Poetics 5: Instruction


With the CATTt in mind, I too looked for terms and concepts that made multiple appearances throughout my blog posts.  There are three particular concepts and their manifestation that I wish to keep in mind as I make an attempt to compose what I call a visual representation of the mystory, mytage. These terms are as follows:
  1. ​Shi (Jullien)--> libido (Lacan)-->artistic gesture, the precise moment when to press the shutter (The Cinematic).
  2. Gaze (Lacan)--> The Gap (The Cinematic)--> Yin Yang (Jullien)---> 
  3. Montage (The Cinematic)--> Tendency (Jullien)--> Unconscious (Lacan)
What is interesting about this arrangement of terms is that they can be paired in with multiple others and still function as a part or description of another term. For instance, while I am saying that montage is a representation of both Jullien's yin-yang and Lacan's unconscious, montage can also be paired with the gaze and the gap. With this model in mind, I would like to explore concepts of montage throughout my mystory. Specifically, What I hope to address is this notion of the gaze and shi through the artistic gesture of a moving montage. I will  use specific images that act as “headers” to my popcylce after I will add a comic avatar of myself to the sequence, who will live out the events of my mystory. In do so, I think I will not only the gaze, but I will also draw attention to the unconscious and the gap that lingers withing. In addition, regarding the gap, and unconscious, I will look at the space that accommodates and yet divides each image into its own separate thing. My decision to incorporate animation to tell my narrative reflects of shi or the gesture to communicate myself through a representation of, essentially, the other.  What does the spacing suggest regarding the distance between each image and how does the movement of an image shifts its meaning in the collective setting of the montage.  I hope that by arranging and re-arranging the images that it will help me understand why I was drawn to or tended towards specific photos in  mystory, and largely how this sometime abstract and still photos contrast and disrupt the flow of my animated self.

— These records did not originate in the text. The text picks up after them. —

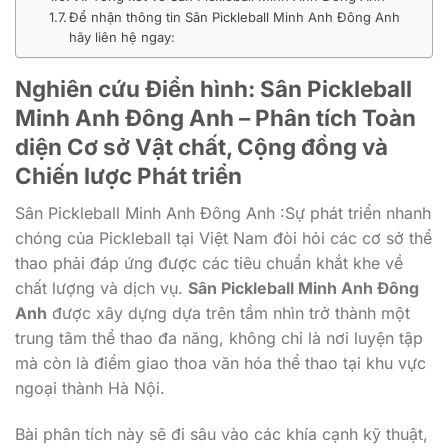
Để nhận thông tin Sân Pickleball Minh Anh Đông Anh
hãy liên hệ ngay:
Nghiên cứu Điển hình: Sân Pickleball
Minh Anh Đông Anh – Phân tích Toàn
diện Cơ sở Vật chất, Cộng đồng và
Chiến lược Phát triển
Sân Pickleball Minh Anh Đông Anh :Sự phát triển nhanh
chóng của Pickleball tại Việt Nam đòi hỏi các cơ sở thể
thao phải đáp ứng được các tiêu chuẩn khắt khe về
chất lượng và dịch vụ.
Sân Pickleball Minh Anh Đông
Anh
được xây dựng dựa trên tầm nhìn trở thành một
trung tâm thể thao đa năng, không chỉ là nơi luyện tập
mà còn là điểm giao thoa văn hóa thể thao tại khu vực
ngoại thành Hà Nội.
Bài phân tích này sẽ đi sâu vào các khía cạnh kỹ thuật,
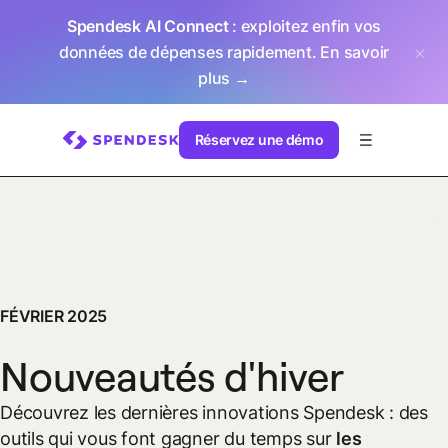
Spendesk AI Connect
: exploitez enfin vos
données de dépenses rapidement.
En savoir
plus →
Réservez une démo
FÉVRIER 2025
Nouveautés d'hiver
Découvrez les dernières innovations Spendesk : des
outils qui vous font gagner du temps sur
les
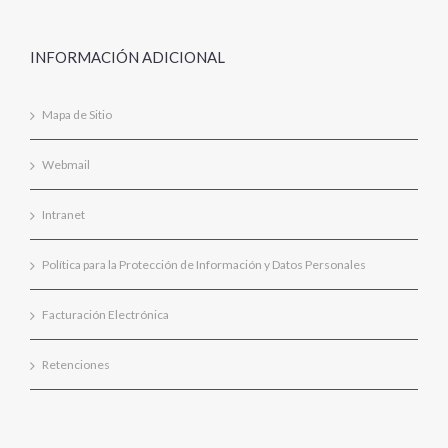
INFORMACIÓN ADICIONAL
Mapa de Sitio
Webmail
Intranet
Política para la Protección de Información y Datos Personales
Facturación Electrónica
Retenciones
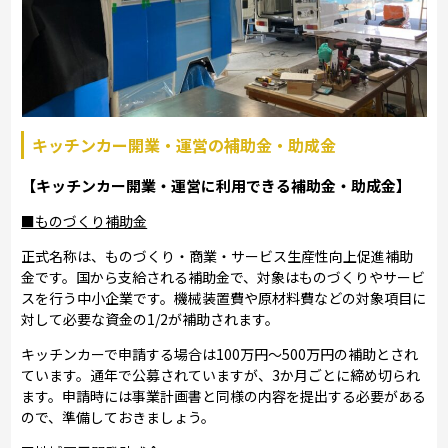
キッチンカー開業・運営の補助金・助成金
【キッチンカー開業・運営に利用できる補助金・助成金】
■ものづくり補助金
正式名称は、ものづくり・商業・サービス生産性向上促進補助
金です。国から支給される補助金で、対象はものづくりやサービ
スを行う中小企業です。機械装置費や原材料費などの対象項目に
対して必要な資金の1/2が補助されます。
キッチンカーで申請する場合は100万円～500万円の補助とされ
ています。通年で公募されていますが、3か月ごとに締め切られ
ます。申請時には事業計画書と同様の内容を提出する必要がある
ので、準備しておきましょう。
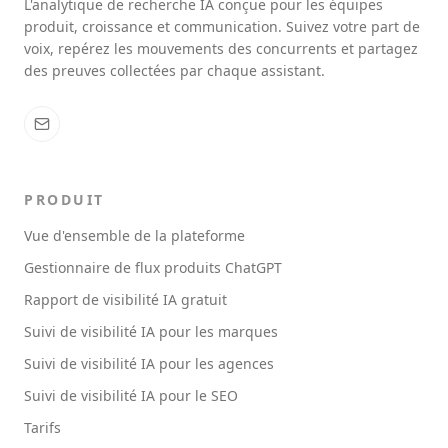
L'analytique de recherche IA conçue pour les équipes
produit, croissance et communication. Suivez votre part de
voix, repérez les mouvements des concurrents et partagez
des preuves collectées par chaque assistant.
PRODUIT
Vue d'ensemble de la plateforme
Gestionnaire de flux produits ChatGPT
Rapport de visibilité IA gratuit
Suivi de visibilité IA pour les marques
Suivi de visibilité IA pour les agences
Suivi de visibilité IA pour le SEO
Tarifs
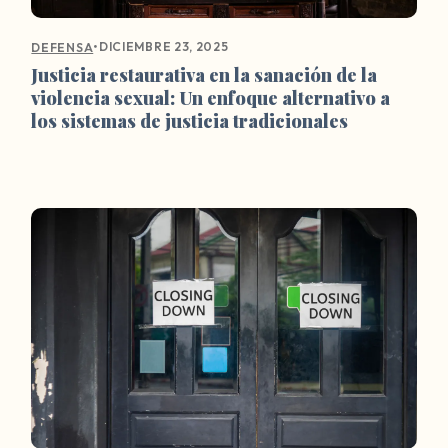
•
DICIEMBRE 23, 2025
DEFENSA
Justicia restaurativa en la sanación de la
violencia sexual: Un enfoque alternativo a
los sistemas de justicia tradicionales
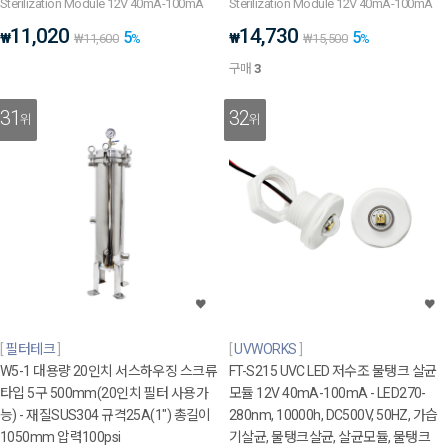
Sterilization Module 12V 40mA-100mA
Sterilization Module 12V 40mA-100mA
11,020
14,730
5
5
₩
₩
₩
11,600
%
₩
15,500
%
구매
3
31
32
위
위
필터테크
UVWORKS
W5-1 대용량 20인치 서스하우징 스크류
FT-S215 UVC LED 저수조 물탱크 살균
타입 5구 500mm(20인치 필터 사용가
모듈 12V 40mA-100mA - LED270-
능) - 재질SUS304 규격25A(1") 총길이
280nm, 10000h, DC500V, 50HZ, 가습
1050mm 압력100psi
기살균, 물탱크살균, 살균모듈, 물탱크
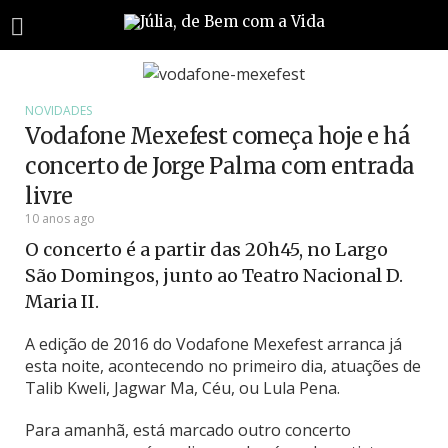
NOVIDADES
Vodafone Mexefest começa hoje e há
concerto de Jorge Palma com entrada
livre
10 anos ago
O concerto é a partir das 20h45, no Largo
São Domingos, junto ao Teatro Nacional D.
Maria II.
A edição de 2016 do Vodafone Mexefest arranca já
esta noite, acontecendo no primeiro dia, atuações de
Talib Kweli, Jagwar Ma, Céu, ou Lula Pena.
Para amanhã, está marcado outro concerto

Instruction: Moving Mytage

Access the mystory completed in the first half of the course. Choose five representative photos from your popcylce: family, entertainment, community, career, and logo. After, create a bitstrip account and create an avatar of yourself and use that avatar to tell the narrative of yourself. To do so, you will have to have access to a video editor such as Kdenlive to arrange your images in such a way that it tells a sequential narrative that reflects what words could not communicate in your mystory. This sequential narrative will be a montage.  Consider the juxtaposing of still shots to drawings to animations. In addition, what has this experiment taught you.